Master Yoda held up his bowl. "Asked the toaster to make this feast I did,"
he said, nodding benevolently at Fidelis, "that we might share our food, and
remember our lost Master Leem and Master Maruk."
Fidelis handed the Padawans beakers of a rich purple liquid that tasted like
candleberries and rainwater and the smell of sweet stuff. It fizzed on Scout's
tongue as she drank a toast. "Master Leem and Master Maruk."
"That's it?" Whie said angrily. "That's what you want to do? Eat? Maks and
Jai Maruk dead, and all you can think about is filling your bellies?"
Scout looked up guiltily, licking cracker crumbs off the edge of her mouth.
"What about finding Ventress?" Whie demanded. "What about making her pay for
what she did? Are the Jedi about justice, or dessert?"
"Profiteroles Ukio," Fidelis said quietly. "With a caramel ganache filling."
Yoda savored a spoonful of gumbo. "Honor life by living, Padawan. Killing
honors only death: only the dark side."
"Well, much has the dark side been honored, then," Whie said bitterly.

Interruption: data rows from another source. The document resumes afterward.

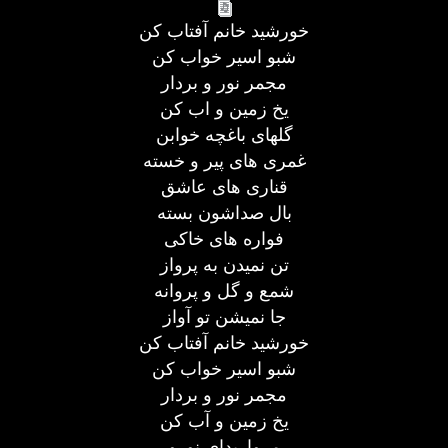
خورشید خانم آفتاب کن
شبو اسیر خواب کن
مجمر نور و بردار
یخ زمین و اب کن
گلهای باغچه خوابن
غمری های پیر و خسته
قناری های عاشق
بال صداشون بسته
فواره های خاکی
تن نمیدن به پرواز
شمع و گل و پروانه
جا نمیشن تو آواز
خورشید خانم آفتاب کن
شبو اسیر خواب کن
مجمر نور و بردار
یخ زمین و آب کن
مرواریدای نورو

"Kid, it's been way too many hours since you've slept," Scout said.
"Don't call me kid," Whie said dangerously. "I am not your little brother. I
look out for you, not the other way around, Tallisibeth. Jai Maruk was right
about you. If I hadn't been taking care of you back in the spaceport, I might
have been able to get down to the floor in time w stop her from killing them
both."
"Taking care of me!" Scout cried, outraged. "Who was pinned to the railing by
his butler droid while I was trying to get down there? Who snuck off to hear
stories about his so-called real family in the first place?" she said, white
with anger.
Yoda set his bowl of gumbo regretfully aside. "Hear it working, do you?"
"Hear what?" Whie snapped.
"The dark side. Always it speaks to us, from our pain. Our grief. It connects
our pain to all pain, our hurt to all hurt."
"Maybe it has a lot to say." Whie stared at the starscape hovering over the
projector table. "It's so easy for you. What do you care? You are unattached,
aren't you? You'll probably never die. What was Maks Leem to you? Another pupil.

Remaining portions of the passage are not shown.